**Instructions for the task:** Images are to be left out; everything else in the listing should be repeated exactly.
= = = = = = =
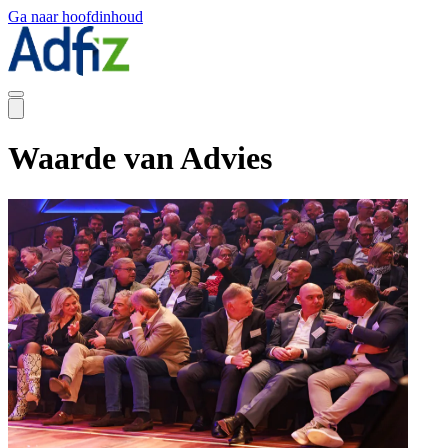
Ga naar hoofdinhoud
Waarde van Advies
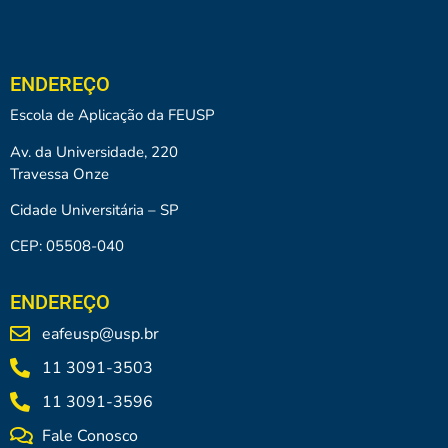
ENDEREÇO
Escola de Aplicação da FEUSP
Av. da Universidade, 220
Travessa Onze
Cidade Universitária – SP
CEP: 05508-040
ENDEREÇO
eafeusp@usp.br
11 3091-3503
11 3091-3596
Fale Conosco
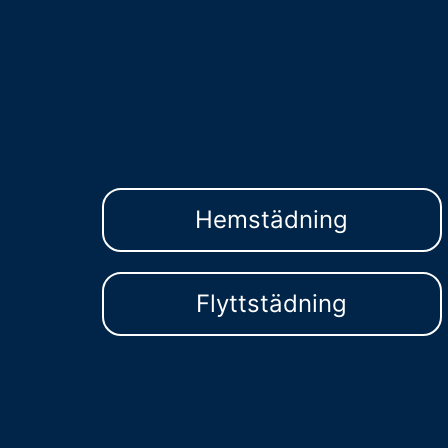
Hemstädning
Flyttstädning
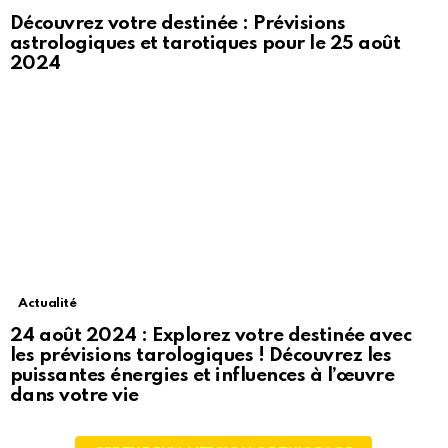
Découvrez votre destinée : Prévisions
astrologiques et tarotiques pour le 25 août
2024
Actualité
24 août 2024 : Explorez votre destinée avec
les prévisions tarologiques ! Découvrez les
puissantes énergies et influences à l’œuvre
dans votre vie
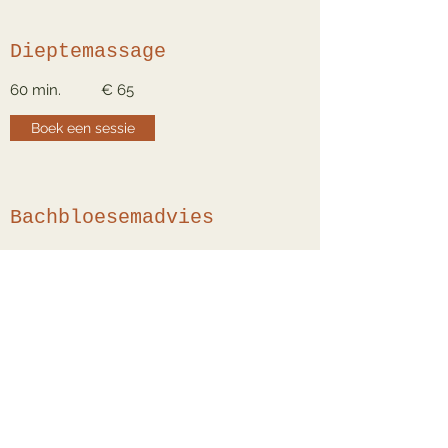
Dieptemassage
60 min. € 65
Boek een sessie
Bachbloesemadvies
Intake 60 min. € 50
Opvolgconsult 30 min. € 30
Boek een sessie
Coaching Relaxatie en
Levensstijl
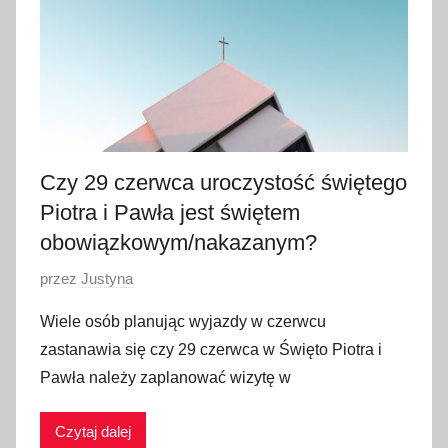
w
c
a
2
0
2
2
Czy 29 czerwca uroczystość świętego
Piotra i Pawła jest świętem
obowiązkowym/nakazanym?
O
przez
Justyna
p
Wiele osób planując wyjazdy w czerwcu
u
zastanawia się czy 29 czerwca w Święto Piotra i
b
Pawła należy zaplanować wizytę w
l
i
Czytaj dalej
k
= = = = = = =
**Answer below:**
Ga naar hoofdinhoud
Waarde van Advies
ENDEREÇO
Escola de Aplicação da FEUSP
Av. da Universidade, 220
Travessa Onze
Cidade Universitária – SP
CEP: 05508-040
ENDEREÇO
eafeusp@usp.br
11 3091-3503
11 3091-3596
Fale Conosco
Hemstädning
Flyttstädning
Découvrez votre destinée : Prévisions
astrologiques et tarotiques pour le 25 août
2024
Actualité
24 août 2024 : Explorez votre destinée avec
les prévisions tarologiques ! Découvrez les
puissantes énergies et influences à l’œuvre
dans votre vie
Dieptemassage
60 min. € 65
Boek een sessie
Bachbloesemadvies
Intake 60 min. € 50
Opvolgconsult 30 min. € 30
Boek een sessie
Coaching Relaxatie en
Levensstijl
w
c
a
2
0
2
2
Czy 29 czerwca uroczystość świętego
Piotra i Pawła jest świętem
obowiązkowym/nakazanym?
O
przez
Justyna
p
Wiele osób planując wyjazdy w czerwcu
u
zastanawia się czy 29 czerwca w Święto Piotra i
b
Pawła należy zaplanować wizytę w
l
i
Czytaj dalej
k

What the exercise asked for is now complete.